The figure below showcases the use case of the message exchange with the introduction of message gateway entities.

 

null

Source: Author’s own illustration of the process of interoperability

 

2.2. Portability Feature to Compliment Interoperability

In the case of messaging platforms, when we talk about portability, it is essential to differentiate it into two: (a) portability of the unique identification information of the user from one platform to other seamlessly (b) portability of the user data from one platform to other followed by the portability of unique identification information. As the generation of unique identification information is facilitated by the message gateway entities, the portability of the same has to be done by the respective messaging gateway entity. Adopting some features of process and protocols from Mobile Number Portability[19] mandated by the Telecom Regulatory Authority of India, standard-setting council for messaging gateway entities (discussed above) should streamline the unique identification information portability process across messaging gateway entities.

Followed by the unique identification information porting, the message gateway entities should trigger a notification to the messaging platform (on behalf of the user) to transfer user data towards the requested platform. As mentioned in chapter V, section 19(1)(b) of The Personal Data Protection Bill, 2019, messaging platforms should transfer the user data towards the platform notified by the message gateway entity in the suggested or compatible format.
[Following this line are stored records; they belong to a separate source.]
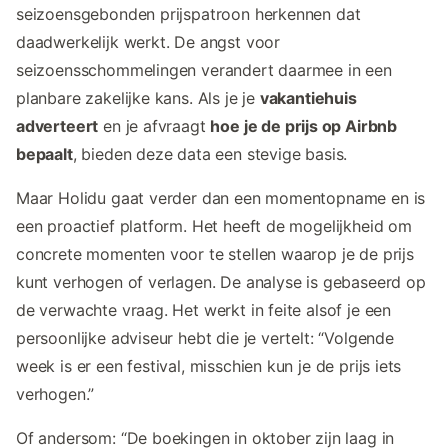
seizoensgebonden prijspatroon herkennen dat
daadwerkelijk werkt. De angst voor
seizoensschommelingen verandert daarmee in een
planbare zakelijke kans. Als je je
vakantiehuis
adverteert
en je afvraagt
hoe je de prijs op Airbnb
bepaalt
, bieden deze data een stevige basis.
Maar Holidu gaat verder dan een momentopname en is
een proactief platform. Het heeft de mogelijkheid om
concrete momenten voor te stellen waarop je de prijs
kunt verhogen of verlagen. De analyse is gebaseerd op
de verwachte vraag. Het werkt in feite alsof je een
persoonlijke adviseur hebt die je vertelt: “Volgende
week is er een festival, misschien kun je de prijs iets
verhogen.”
Of andersom: “De boekingen in oktober zijn laag in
Globally since the emergence of the General Data Protection Regulation (GDPR) and other legislation that mandates data portability, platforms have launched the Data Transfer Project (DTP)[20] in 2018 to create a uniform format to port data. There are three components to the DTP, of which two are crucial, i.e., Data models and Company Specific Adapter. A Data Model is a set of common formats established through legislation to enable portability; in the case of messaging platforms, the standard-setting council can come up with the Data Model.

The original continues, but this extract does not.